– Где ж ты была, когда научный корпус одобрял его тему? – с горечью посетовал он.
– Где-то на северной стороне, каталась по Синему Мысу и пыталась продать свои наработки. Потому что на публикацию хотя бы в «Пташке науки» накопить не удавалось, не то, что в «Вестник Биоэнергетики». Так, а что в итоге доказал Дилан?
– Ничего. У него не получилось. Все именно так, как ты сказала – он целый год насиловал лабораторию с чашами Казара, извел цистерну с жидкой Виной, и никакого выхлопа. Отчеты были настолько пустыми, что у него отобрали грант, исследование заморозили а самого оставили дорабатывать заключенный на три года контракт на должности ассистента. И то, только потому что юридически выгнать его было дороже.
– Ого… – кошка озабоченно поставила руки в бока. – Замечала я, что он та еще бестолочь, но если б знала насколько, то вообще не дала б ему в руки ничего сложнее швабры.
– Ну… что уж теперь сожалеть? – саркастично развел руками пес. Кира пристыженно оформила на лице горестное выражение в память о безвременно почившем Дилане. – Но суть – он ненавидел тебя. Это раньше была его лаборатория.
– Да, так понятно почему, весомый мотив.
– Что до зомбиводца… он мог быть просто психопатом. Обиделся на то, что не получил тебя еще с Ганолвата.

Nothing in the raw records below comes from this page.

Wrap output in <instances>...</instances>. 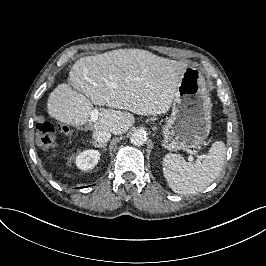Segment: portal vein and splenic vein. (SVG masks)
I'll use <instances>...</instances> for the list:
<instances>
[{"label":"portal vein and splenic vein","mask_w":266,"mask_h":266,"mask_svg":"<svg viewBox=\"0 0 266 266\" xmlns=\"http://www.w3.org/2000/svg\"><path fill=\"white\" fill-rule=\"evenodd\" d=\"M98 115H99V110L98 109L95 108L94 110H92L91 113H90L91 121L92 122L97 121ZM202 158H205V155H199V156H197V162L200 163V160ZM188 160L189 161H193V156H189Z\"/></svg>","instance_id":"portal-vein-and-splenic-vein-1"}]
</instances>
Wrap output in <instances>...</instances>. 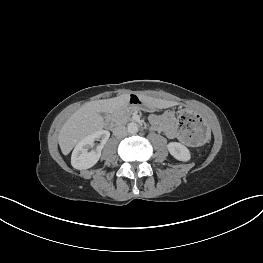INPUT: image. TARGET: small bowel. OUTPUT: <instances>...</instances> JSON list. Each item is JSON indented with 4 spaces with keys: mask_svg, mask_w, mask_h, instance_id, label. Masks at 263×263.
<instances>
[{
    "mask_svg": "<svg viewBox=\"0 0 263 263\" xmlns=\"http://www.w3.org/2000/svg\"><path fill=\"white\" fill-rule=\"evenodd\" d=\"M175 118L173 114L169 111L163 113L162 115H151L150 122L158 130H161L170 139H179L184 141L181 132H178L173 127V122Z\"/></svg>",
    "mask_w": 263,
    "mask_h": 263,
    "instance_id": "c3829d8e",
    "label": "small bowel"
}]
</instances>
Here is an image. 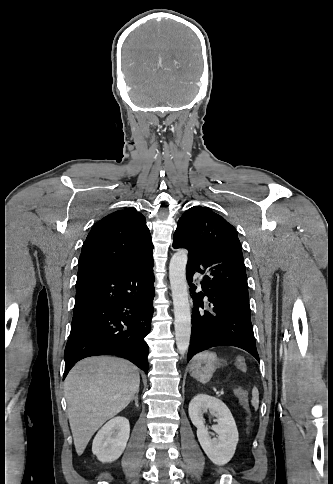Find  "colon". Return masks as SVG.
I'll return each instance as SVG.
<instances>
[{"label": "colon", "instance_id": "colon-1", "mask_svg": "<svg viewBox=\"0 0 333 484\" xmlns=\"http://www.w3.org/2000/svg\"><path fill=\"white\" fill-rule=\"evenodd\" d=\"M236 366L242 370L246 371L247 366L245 359L243 357H238L235 361ZM234 393L236 397L238 398L239 402L241 405L244 407V409L248 410V392L246 389L243 387L237 386L234 388Z\"/></svg>", "mask_w": 333, "mask_h": 484}]
</instances>
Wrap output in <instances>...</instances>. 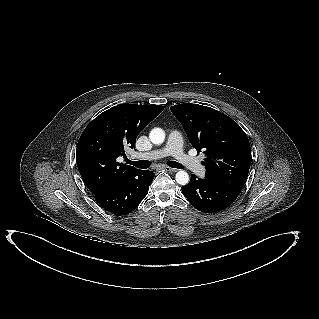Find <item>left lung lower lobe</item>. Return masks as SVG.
I'll return each mask as SVG.
<instances>
[{"mask_svg":"<svg viewBox=\"0 0 319 319\" xmlns=\"http://www.w3.org/2000/svg\"><path fill=\"white\" fill-rule=\"evenodd\" d=\"M181 189L188 201L205 213H215L227 208L240 194L221 182L207 178L197 179L195 175Z\"/></svg>","mask_w":319,"mask_h":319,"instance_id":"left-lung-lower-lobe-1","label":"left lung lower lobe"}]
</instances>
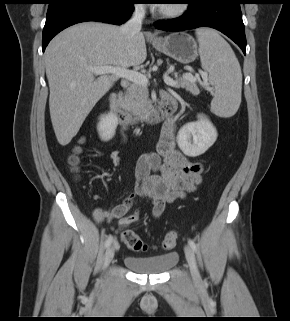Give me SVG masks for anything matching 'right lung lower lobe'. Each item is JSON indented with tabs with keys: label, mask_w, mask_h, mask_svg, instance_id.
<instances>
[{
	"label": "right lung lower lobe",
	"mask_w": 290,
	"mask_h": 321,
	"mask_svg": "<svg viewBox=\"0 0 290 321\" xmlns=\"http://www.w3.org/2000/svg\"><path fill=\"white\" fill-rule=\"evenodd\" d=\"M138 0H51L43 29L42 49L63 29L80 22L100 21L120 25Z\"/></svg>",
	"instance_id": "obj_1"
}]
</instances>
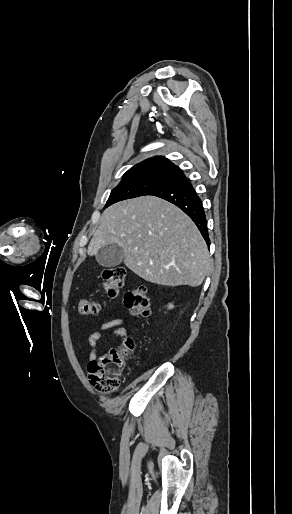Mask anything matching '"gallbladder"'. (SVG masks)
<instances>
[{
	"mask_svg": "<svg viewBox=\"0 0 292 514\" xmlns=\"http://www.w3.org/2000/svg\"><path fill=\"white\" fill-rule=\"evenodd\" d=\"M123 254V248L118 246V244H106V246L99 248L95 258L100 266L114 268V266L121 264L124 258Z\"/></svg>",
	"mask_w": 292,
	"mask_h": 514,
	"instance_id": "1",
	"label": "gallbladder"
}]
</instances>
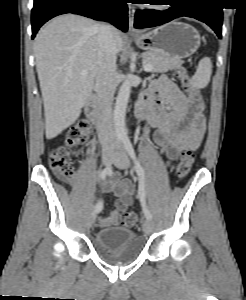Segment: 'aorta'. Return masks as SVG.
Listing matches in <instances>:
<instances>
[{
	"label": "aorta",
	"mask_w": 246,
	"mask_h": 300,
	"mask_svg": "<svg viewBox=\"0 0 246 300\" xmlns=\"http://www.w3.org/2000/svg\"><path fill=\"white\" fill-rule=\"evenodd\" d=\"M131 93V80L126 78L125 81L120 86L118 95L116 97V103L113 112V123L115 135L118 139H126V129H125V116L126 109Z\"/></svg>",
	"instance_id": "aorta-1"
}]
</instances>
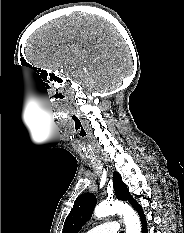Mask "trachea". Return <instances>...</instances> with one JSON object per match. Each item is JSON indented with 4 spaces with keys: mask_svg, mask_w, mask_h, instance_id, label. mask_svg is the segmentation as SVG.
<instances>
[{
    "mask_svg": "<svg viewBox=\"0 0 184 233\" xmlns=\"http://www.w3.org/2000/svg\"><path fill=\"white\" fill-rule=\"evenodd\" d=\"M80 136L82 137V138H84L85 136H86V132H85V130L82 128L81 129V131H80ZM120 233H124L123 231H121Z\"/></svg>",
    "mask_w": 184,
    "mask_h": 233,
    "instance_id": "trachea-1",
    "label": "trachea"
}]
</instances>
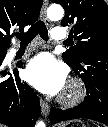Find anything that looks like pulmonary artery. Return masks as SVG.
<instances>
[{"mask_svg":"<svg viewBox=\"0 0 108 127\" xmlns=\"http://www.w3.org/2000/svg\"><path fill=\"white\" fill-rule=\"evenodd\" d=\"M51 36L54 40H63L66 38V32L63 28H54L52 30ZM16 50L13 51V54Z\"/></svg>","mask_w":108,"mask_h":127,"instance_id":"1","label":"pulmonary artery"}]
</instances>
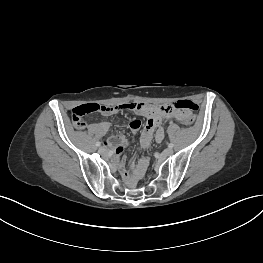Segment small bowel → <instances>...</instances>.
<instances>
[{"instance_id":"c3829d8e","label":"small bowel","mask_w":263,"mask_h":263,"mask_svg":"<svg viewBox=\"0 0 263 263\" xmlns=\"http://www.w3.org/2000/svg\"><path fill=\"white\" fill-rule=\"evenodd\" d=\"M105 110L102 112L104 115H113L123 110H129L142 116L146 119L143 125L142 121L139 119L132 120L129 127L133 134L141 129L143 126L141 134V142L144 147H148L154 138L156 142H162L165 137L163 128L161 127L162 122L168 118H181L185 122L187 115L191 112V108L185 105L183 108L176 104L173 105H155L143 102H128L120 105L114 106H104ZM181 111V112H180ZM187 124V123H185ZM85 123H83V127ZM100 134H106L110 128V124L106 121L100 122L97 125ZM129 143V139L124 136H112L106 142V148L113 152L118 158H120L121 163H123V150L124 147ZM148 160L146 158L141 159L136 169V177H142L147 169Z\"/></svg>"}]
</instances>
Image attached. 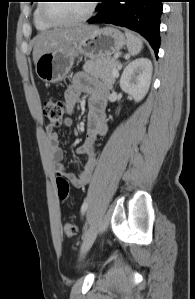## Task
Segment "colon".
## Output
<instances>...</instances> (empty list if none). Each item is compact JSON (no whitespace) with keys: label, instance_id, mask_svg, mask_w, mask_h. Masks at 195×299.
<instances>
[{"label":"colon","instance_id":"5ec220e1","mask_svg":"<svg viewBox=\"0 0 195 299\" xmlns=\"http://www.w3.org/2000/svg\"><path fill=\"white\" fill-rule=\"evenodd\" d=\"M43 114L51 122V124L58 126L61 124L66 104L59 99H47L43 103ZM57 194L62 202H65L69 196V183L66 178L59 175L56 180ZM77 232V227L73 223H66L64 225V233L71 237Z\"/></svg>","mask_w":195,"mask_h":299}]
</instances>
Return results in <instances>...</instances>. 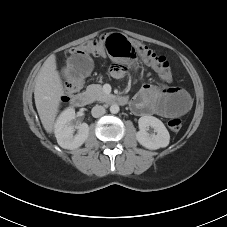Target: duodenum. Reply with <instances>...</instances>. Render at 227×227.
Masks as SVG:
<instances>
[{"mask_svg": "<svg viewBox=\"0 0 227 227\" xmlns=\"http://www.w3.org/2000/svg\"><path fill=\"white\" fill-rule=\"evenodd\" d=\"M90 94L88 92H80L76 94L71 103L75 107H83L90 102ZM113 101L119 105H125L127 103V98L124 96H116L113 98Z\"/></svg>", "mask_w": 227, "mask_h": 227, "instance_id": "obj_1", "label": "duodenum"}]
</instances>
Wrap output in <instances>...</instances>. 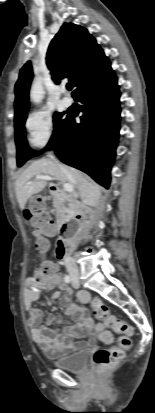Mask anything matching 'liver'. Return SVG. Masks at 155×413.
<instances>
[{
    "mask_svg": "<svg viewBox=\"0 0 155 413\" xmlns=\"http://www.w3.org/2000/svg\"><path fill=\"white\" fill-rule=\"evenodd\" d=\"M65 167L71 173L73 181L69 180L50 158H42L30 164L15 183V193L20 209H24L27 200L32 195L41 192L46 187V181L38 180V176H51L62 183L70 184L73 190L79 192L81 198L79 205L97 206L101 196V187L79 170Z\"/></svg>",
    "mask_w": 155,
    "mask_h": 413,
    "instance_id": "obj_1",
    "label": "liver"
}]
</instances>
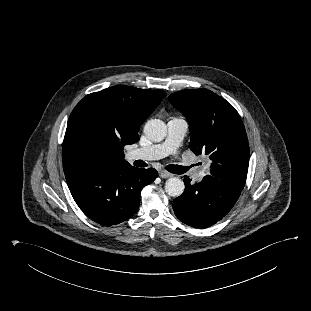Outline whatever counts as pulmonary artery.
I'll use <instances>...</instances> for the list:
<instances>
[{"label": "pulmonary artery", "instance_id": "1", "mask_svg": "<svg viewBox=\"0 0 311 311\" xmlns=\"http://www.w3.org/2000/svg\"><path fill=\"white\" fill-rule=\"evenodd\" d=\"M188 124L185 119L173 117L167 123V137L164 142L144 148H138L130 153L134 159L156 160L173 154L182 143ZM208 174L207 167L199 169L195 173V179L201 181Z\"/></svg>", "mask_w": 311, "mask_h": 311}]
</instances>
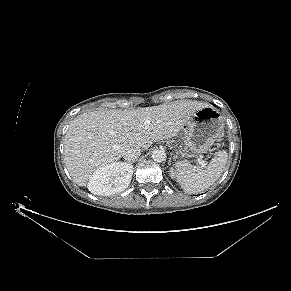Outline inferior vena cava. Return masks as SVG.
Listing matches in <instances>:
<instances>
[{
	"label": "inferior vena cava",
	"mask_w": 291,
	"mask_h": 291,
	"mask_svg": "<svg viewBox=\"0 0 291 291\" xmlns=\"http://www.w3.org/2000/svg\"><path fill=\"white\" fill-rule=\"evenodd\" d=\"M141 155V149L136 146H126L123 148L122 156L127 162L135 161Z\"/></svg>",
	"instance_id": "602c4592"
}]
</instances>
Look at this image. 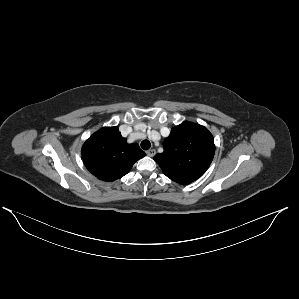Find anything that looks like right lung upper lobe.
Instances as JSON below:
<instances>
[{"mask_svg":"<svg viewBox=\"0 0 299 299\" xmlns=\"http://www.w3.org/2000/svg\"><path fill=\"white\" fill-rule=\"evenodd\" d=\"M145 156L136 143L128 144L117 127H104L84 143L82 157L87 169L98 179L114 181L126 175Z\"/></svg>","mask_w":299,"mask_h":299,"instance_id":"cb5924a9","label":"right lung upper lobe"}]
</instances>
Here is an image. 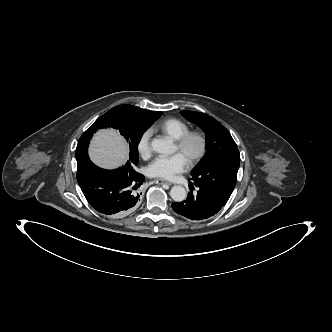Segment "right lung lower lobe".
<instances>
[{
    "mask_svg": "<svg viewBox=\"0 0 332 332\" xmlns=\"http://www.w3.org/2000/svg\"><path fill=\"white\" fill-rule=\"evenodd\" d=\"M77 181L89 204L102 214L121 217L133 212L140 204L141 194L136 192L144 176L124 167L102 169L90 160L78 169Z\"/></svg>",
    "mask_w": 332,
    "mask_h": 332,
    "instance_id": "98d812e1",
    "label": "right lung lower lobe"
}]
</instances>
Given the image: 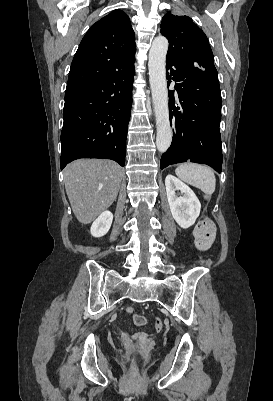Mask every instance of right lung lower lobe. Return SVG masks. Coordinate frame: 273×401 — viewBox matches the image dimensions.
<instances>
[{
    "label": "right lung lower lobe",
    "mask_w": 273,
    "mask_h": 401,
    "mask_svg": "<svg viewBox=\"0 0 273 401\" xmlns=\"http://www.w3.org/2000/svg\"><path fill=\"white\" fill-rule=\"evenodd\" d=\"M134 73L132 62L65 94L61 169L79 158L112 159L124 166Z\"/></svg>",
    "instance_id": "1"
}]
</instances>
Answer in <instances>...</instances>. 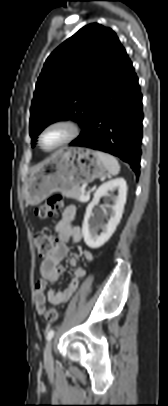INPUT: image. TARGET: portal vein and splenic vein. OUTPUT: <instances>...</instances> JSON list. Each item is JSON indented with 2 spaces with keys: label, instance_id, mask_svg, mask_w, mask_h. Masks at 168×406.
I'll use <instances>...</instances> for the list:
<instances>
[{
  "label": "portal vein and splenic vein",
  "instance_id": "portal-vein-and-splenic-vein-1",
  "mask_svg": "<svg viewBox=\"0 0 168 406\" xmlns=\"http://www.w3.org/2000/svg\"><path fill=\"white\" fill-rule=\"evenodd\" d=\"M82 201H87L89 199V193L84 196V194L81 196Z\"/></svg>",
  "mask_w": 168,
  "mask_h": 406
}]
</instances>
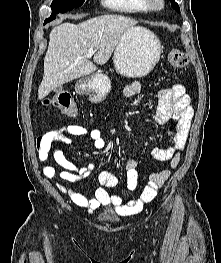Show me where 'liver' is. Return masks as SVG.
Returning a JSON list of instances; mask_svg holds the SVG:
<instances>
[{"instance_id":"6515ba94","label":"liver","mask_w":221,"mask_h":263,"mask_svg":"<svg viewBox=\"0 0 221 263\" xmlns=\"http://www.w3.org/2000/svg\"><path fill=\"white\" fill-rule=\"evenodd\" d=\"M137 23L122 15H101L79 24L54 27L49 35L38 98L43 99L56 87L94 72L97 67L87 56L90 48L95 49L94 62L104 65L123 34Z\"/></svg>"}]
</instances>
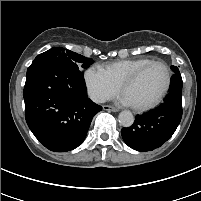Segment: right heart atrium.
<instances>
[{
    "mask_svg": "<svg viewBox=\"0 0 201 201\" xmlns=\"http://www.w3.org/2000/svg\"><path fill=\"white\" fill-rule=\"evenodd\" d=\"M84 82L89 97L97 103L110 99L120 89V86L100 65H92L85 70Z\"/></svg>",
    "mask_w": 201,
    "mask_h": 201,
    "instance_id": "right-heart-atrium-1",
    "label": "right heart atrium"
}]
</instances>
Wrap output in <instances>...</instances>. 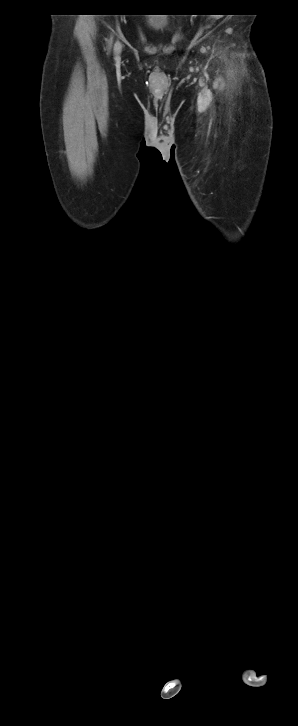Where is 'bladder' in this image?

Она согласно кивнула, вздохнула и задумчиво посмотрела за окно на густую оранжевую осень.
– Как будто призрак ненависти слепо рыщет вокруг, переходит из одного тела в другое и пытается до меня добраться… – задумчиво протянула кошка.
Так или иначе, но Кирин призрак затаился и никак себя не проявлял все это время. Тем не менее, вероломный прорыв Дилана и последующее нападение собственного бойфренда негативно сказались на девушке. Кошка начала нервничать в публичных местах. Ее перекрывала паникой мысль, что кто-то из зрителей в любую секунду может распаковаться в воющий черный студень и не только поймать и убить ее, но и всех окружающих заодно. Несколько раз она даже уходила с середины спектакля, потому что никак не могла справиться с беспокойством. Пес ничего не мог сделать для нее в этом отношении – только быть рядом.
Однажды в момент отчаяния кошка и вовсе ударилась в яростную меланхолию. Побила почти всю свою посуду, разодрала в клочья диванные подушки. Прибежавший на шум Фауст в последний момент поотнимал у нее из рук и спас горшки с драценой и непентесом. Взъерошенная и зареванная девушка заявила, что все это бессмысленно, что из-за непонимания природы этих нападений и их причины, она чувствует себя запертой в ловушке, зашедшей в тупик и не знает что ей делать дальше. Потому что жить, все время ожидая разрыва новых людей перед глазами, ей надоело до чертиков.
– Кира, ну ты ведь ученый, – спокойно сказал пес, возвращая растения на подоконник. – Что обычно делают ученые, когда заходят в тупик?
Кошка застыла на несколько мгновений, не веря в то, что сама не догадалась до этого раньше.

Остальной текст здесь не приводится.